Que ces derniers fassent preuve d’insolence, d’irrespect, voire de férocité dans leurs sketches n’a rien de surprenant. En revanche, on est en droit de se demander pourquoi les protestations des intéressés ne visent pratiquement que Stéphane Guillon. Il y a là un phénomène étrange et inquiétant qui mériterait d’être étudié. Car, si l’on compare, à titre d’exemple, les allusions au physique d’Eric Besson contenues dans sa chronique avec celles d’autres humoristes, concernant la taille du chef de l’Etat, le sourire d’une ancienne Garde des sceaux ou le maquillage de la ministre de la Santé (entre autres), on s’aperçoit qu’elles ne dépassent en rien les frontières de ce type de discours ou celles dont usent des caricaturistes de la presse écrite.

En rappelant que le droit à la caricature existait sur France Inter, tout comme le droit de critiquer la caricature, Nicolas Demorand, en grand professionnel du journalisme, a eu raison de défendre son chroniqueur. Jean-Luc Hees, président du groupe Radio France, a préféré présenter ses excuses au ministre, un acte qu’il était libre de choisir, mais auquel il n’était nullement obligé. Nicolas Sarkozy l’avait affirmé, au moment du procès des caricatures de Mahomet : « Je préférerai toujours les excès de la caricature à l’absence de caricature. » Cette opinion l’honore. Et, si Stéphane Guillon se montre «excessif», c’est dans le cadre légitime de son métier de fou du roi. Le faire taire ne serait pas seulement un mauvais coup porté à la liberté d’expression des humoristes, cela reviendrait à renouer avec cette pratique de l’Antiquité qui consistait à tuer (ici, virtuellement) le porteur de mauvaises nouvelles.

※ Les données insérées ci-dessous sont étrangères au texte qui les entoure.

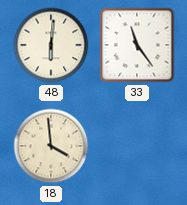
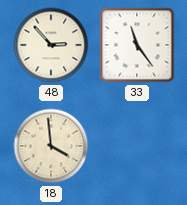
48: 6:01 -> 2:53
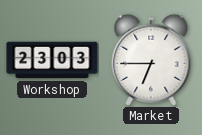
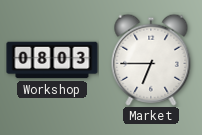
Workshop: 23:03 -> 08:03
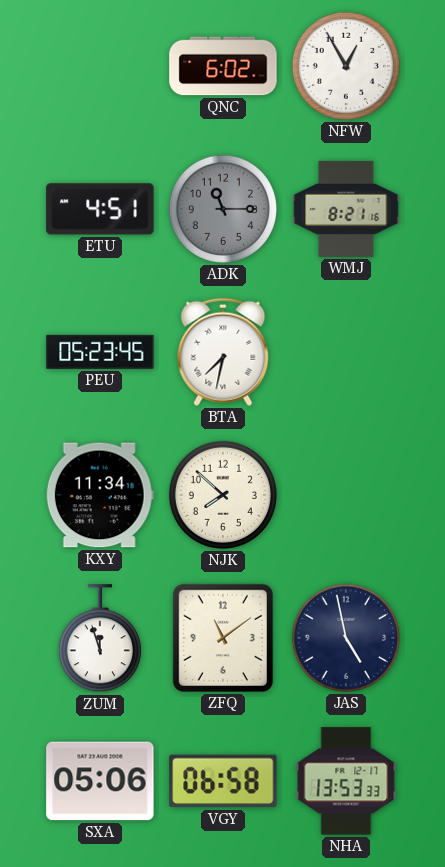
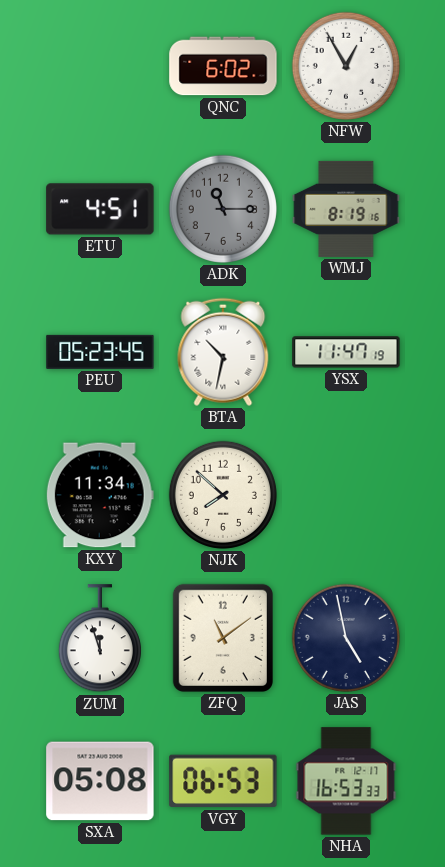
WMJ: 8:21 -> 8:19
BTA: 7:32 -> 10:32
YSX: none -> 11:47
SXA: 05:06 -> 05:08
VGY: 06:58 -> 06:53
NHA: 13:53 -> 16:53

 Les politiques attaqués ne manquent d’ailleurs pas d’armes contre les charges dont ils font l’objet. S’ils ont de l’humour, ils peuvent répondre par un trait d’esprit : Clémenceau se montrait redoutablement efficace dans ce registre; mais tout le monde n’est pas Clémenceau… Dans un Etat de droit, ils peuvent aussi avoir recours aux tribunaux, même si ce recours est, contre un caricaturiste, rarement suivi d’une condamnation. Ils peuvent encore choisir de garder le silence, ce qui confine la portée du propos de l’humoriste à l’horaire de diffusion de sa chronique et protège du ridicule. Enfin, pourquoi ne se consoleraient-ils pas simplement en faisant leur ce bon mot de Guitry (encore lui) : « Si ceux qui disent du mal de moi savaient exactement ce que je pense d’eux, ils en diraient bien davantage. » Ou en méditant ces phrases de Cioran tirées de son recueil d’aphorismes, De l’inconvénient d’être né (Gallimard) : « Lorsqu’on nous rapporte un jugement défavorable sur nous, au lieu de nous fâcher, nous devrions songer à tout le mal que nous avons dit des autres, et trouver que c’est justice si on en dit également de nous. L’ironie veut qu’il n’y ait personne de plus vulnérable, de plus susceptible, de moins disposé à reconnaître ses propres défauts, que le médisant. Il suffit de lui citer une réserve infime qu’on a faite à son sujet pour qu’il perde contenance, se déchaîne et se noie dans sa bile. »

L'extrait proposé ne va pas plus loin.